Modest homes in springtime

Affordable homes sprouting more quickly as spring approaches’s February housing report shows inventory rising, especially in the South, and availability of homes priced between $200k-$350k increasing by 20.6%.

March 5, 2024
5 minutes

Key points:

  • There were 14.8% more homes for sale on a typical day this February compared to a year ago.
  • Price reductions made a comeback as the typical time on market dropped by four days.
  • The increase in new listings could signal acceptance of higher mortgage rates.

Thanks to warming in the South, the spring thaw in the housing market is shaping up to be the best since the start of the pandemic, according to's February Housing Report.

"The first couple of months of 2024 have proven to be positive for inventory levels, as the number of homes actively for sale was at its highest level since 2020," said Chief Economist Danielle Hale.

A typical day last month saw 14.8% more homes actively for sale than the same time last year, making February the fourth consecutive month of year-over-year inventory growth.

That's not to say the market is booming. But any improvement is a relief for the industry that saw rising mortgage rates crush both supply and demand for homes last year. And it helps that the biggest growth category was affordable homes.

"While the country is still well below pre-pandemic levels, the South is leading the charge, moving faster than other parts of the country, largely driving the (20.6%) increase in availability of homes priced between $200,000 and $350,000, a price category that saw the most year-over-year growth nationally," Hale said.

Inventory up, days on market down

In the 50 largest metros, inventory increased 7.6% compared with February of last year but is still 36.7% below pre-pandemic levels. Large Southern metros drove the rise in active listings, while large Western and Northeastern metros saw inventory declines .

Despite a growth in inventory, the typical home spent 61 days on the market this February, down four days compared to a year ago.

"For the last few years, housing inventory has been so limited that the norm seemed to be, 'If you list it, it will sell,'" Hale said. "Sellers were very firmly in the driver's seat."

In the 50 largest metropolitan areas, the typical home spent 48 days on the market, five days less than last February. Large metros in the West saw the greatest improvement, with 10 fewer days on the market year-over-year.

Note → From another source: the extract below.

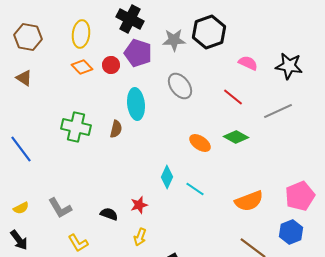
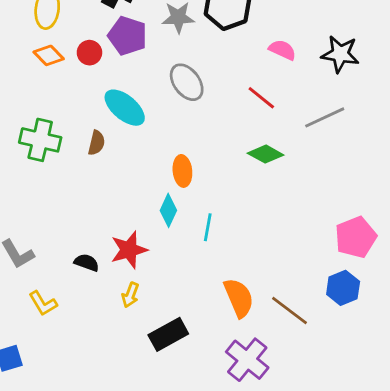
cyan ellipse: (136, 104) -> (125, 108), turned -44
orange ellipse: (200, 143) -> (182, 171), moved, turned 50
cyan line: (195, 189) -> (208, 227), turned 66
orange semicircle: (249, 201) -> (239, 298), moved, turned -92
red star: (139, 205) -> (129, 250), size x1.5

Higher interest rates still a drag — but not for everyone

The report suggests that at least some consumers may be ready to shrug off higher borrowing costs. 

Rates declined at the end of 2023 but before flirting with 7% recently. But that didn't slow the growth in listings, perhaps indicating that at least some consumers are done waiting for a return to interest rates of yore.

"There are still plenty of holdouts waiting for lower mortgage rates, but the pickup in inventory suggests that one of the biggest roadblocks for home shoppers in recent years — a lack of homes for sale — is not going to be a big of a challenge this year," said Hale.

"That's not to say that everything is back to where it should be, but the improvement is enough that we've hit an important milestone to start the year, namely, more homes on the market than any year since 2020."

Nationally, new listings increased 11.3% compared to a year ago, despite interest rates that were higher than the previous February. In the 50 largest metro areas, newly listed homes increased by 9.5%, with 44 metros seeing a new listings increase over the previous year. 

The metros showing the biggest hike in new listings vs. 2023 were Seattle (up 41.7%), Minneapolis (up 37.4%) and Tampa (up 25.3%). On the other end of the spectrum were Milwaukee (down 19.1%), Hartford (down 6.3%) and New York (down 3.1%) .

Regionally, new listings increased by 12.4% in the South, 11.1% in the West, 7.7% in the Midwest and 2.0% in the Northeast.

On the less optimistic side, pending sales — homes under contract but not yet closed — dropped by 0.8% compared to last year, perhaps flashing a warning sign that higher mortgage rates aren't finished wreaking havoc on the housing market.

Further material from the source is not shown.